The comparison shots in white are really useful.

I've seen a few mk3s now and although I was underwhelmed by a base model with small wheels in silver with a high ride height, I can imagine that with the right colour a TTs with 20" wheels and privacy glass could look very mean indeed.

I've owned both mk1 and mk2 models and will hopefully own the mk3 one day.

They are all as good as each other in their own ways.


----------



## ZephyR2 (Feb 20, 2013)

I go past an Audi dealer each morning and they've got a Mk3 on the podium at the front of the forecourt.

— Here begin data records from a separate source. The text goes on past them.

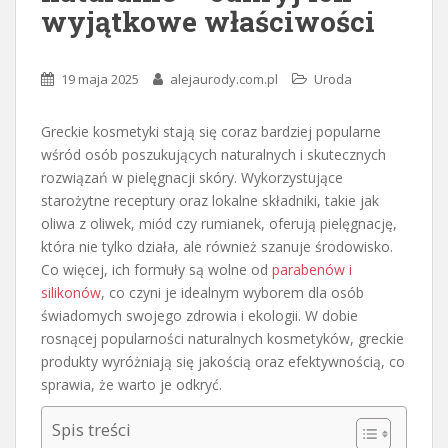
wyjątkowe właściwości
19 maja 2025
alejaurody.com.pl
Uroda
Greckie kosmetyki stają się coraz bardziej popularne
wśród osób poszukujących naturalnych i skutecznych
rozwiązań w pielęgnacji skóry. Wykorzystujące
starożytne receptury oraz lokalne składniki, takie jak
oliwa z oliwek, miód czy rumianek, oferują pielęgnację,
która nie tylko działa, ale również szanuje środowisko.
Co więcej, ich formuły są wolne od
parabenów i
silikonów
, co czyni je idealnym wyborem dla osób
świadomych swojego zdrowia i ekologii. W dobie
rosnącej popularności naturalnych kosmetyków, greckie
produkty wyróżniają się jakością oraz efektywnością, co
sprawia, że warto je odkryć.
Spis treści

It just doesn't look that different to my Mk2 - I'm sure that if I bought a Mk3 in the same colour most of my friends and neighbours wouldn't know I'd changed cars.

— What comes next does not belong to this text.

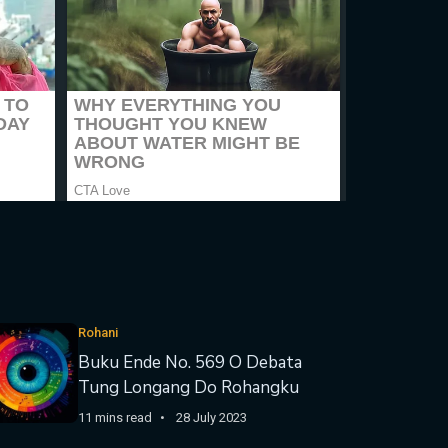
Rohani
Buku Ende No. 569 O Debata
Tung Longang Do Rohangku
11 mins read
28 July 2023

Sent from AutoGuide.com Free App


----------



## SpudZ (Jul 15, 2012)

ZephyR2 said:


> I'm sure that if I bought a Mk3 in the same colour most of my friends and neighbours wouldn't know I'd changed cars.
> 
> Sent from AutoGuide.com Free App


Is that why you buy a new car....?! I personally buy one because I like the look & driving pleasure it gives.

Each to their own i guess


----------



## ZephyR2 (Feb 20, 2013)

SpudZ said:


> ZephyR2 said:
> 
> 
> > I'm sure that if I bought a Mk3 in the same colour most of my friends and neighbours wouldn't know I'd changed cars.
> ...


No that's not why I buy a new car. I mention it just as a way of gauging how similar the Mk3 is to the Mk2.


----------



## MrsTT (Nov 8, 2014)

For a really good video from Audi showing the progression/changes of MKI to MKIII TT I installed the Audi magazine app on my Android phone, within this is a really neat video showing the TT transitions; I cant find this anywhere else on line (You Tube etc) and cant figure out where its storing the file on my device. Its worth a download and watch if interested - link as below, Palystore search should give the same.

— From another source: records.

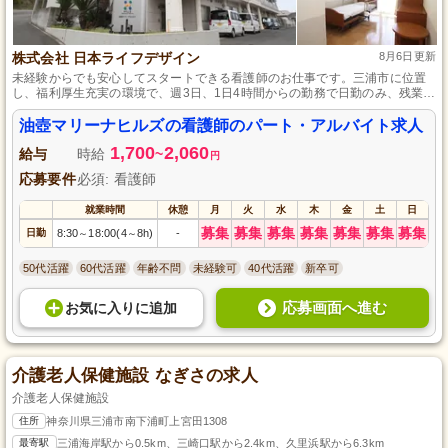
株式会社 日本ライフデザイン
8月6日更新
未経験からでも安心してスタートできる看護師のお仕事です。三浦市に位置
し、福利厚生充実の環境で、週3日、1日4時間からの勤務で日勤のみ、残業ほ
ぼなしと家事や育児とも無理なく両立できます。信頼関係を築くことを大切
にし、資格取得支援もあり、笑顔で元気に働きながらスキルアップも目指せ
油壺マリーナヒルズの看護師のパート・アルバイト求人
ます。
1,700
2,060
給与
時給
~
円
応募要件
必須: 看護師
就業時間
休憩
月
火
水
木
金
土
日
募集
募集
募集
募集
募集
募集
募集
日勤
8:30
18:00(4
8h)
-
～
～
50代活躍
60代活躍
年齢不問
未経験可
40代活躍
新卒可
応募画面へ進む
お気に入り
に
追加
介護老人保健施設 なぎさの求人
介護老人保健施設
住所
神奈川県三浦市南下浦町上宮田1308
最寄駅
三浦海岸駅から0.5km、三崎口駅から2.4km、久里浜駅から6.3km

https://play.google.com/store/apps/details?id=de.audi.audimagazine&hl=en_GB


----------



## 90TJM (Sep 30, 2013)

Saw an Ibis Sport today and the front does look like a new car and its growing on me,I could be tempted,but need a good deal!


----------



## Mr R (Mar 1, 2015)

All the Sport models I've seen on the road have the 18" wheels, but I reckon with 19"s the Sport looks great, especially the front.


----------



## sherry13 (Oct 8, 2013)

90TJM said:


> Saw an Ibis Sport today and the front does look like a new car and its growing on me,I could be tempted,but need a good deal!


I have spoken with one dealer who was prepared to take £3k off a kitted out TTS roadster - but not sure if that is actually good or not.


----------



## senwar (Apr 21, 2003)

I liked the car when I saw the first pics but wasn't keen on the wheel options. I've seen some on the road though and think they look very good.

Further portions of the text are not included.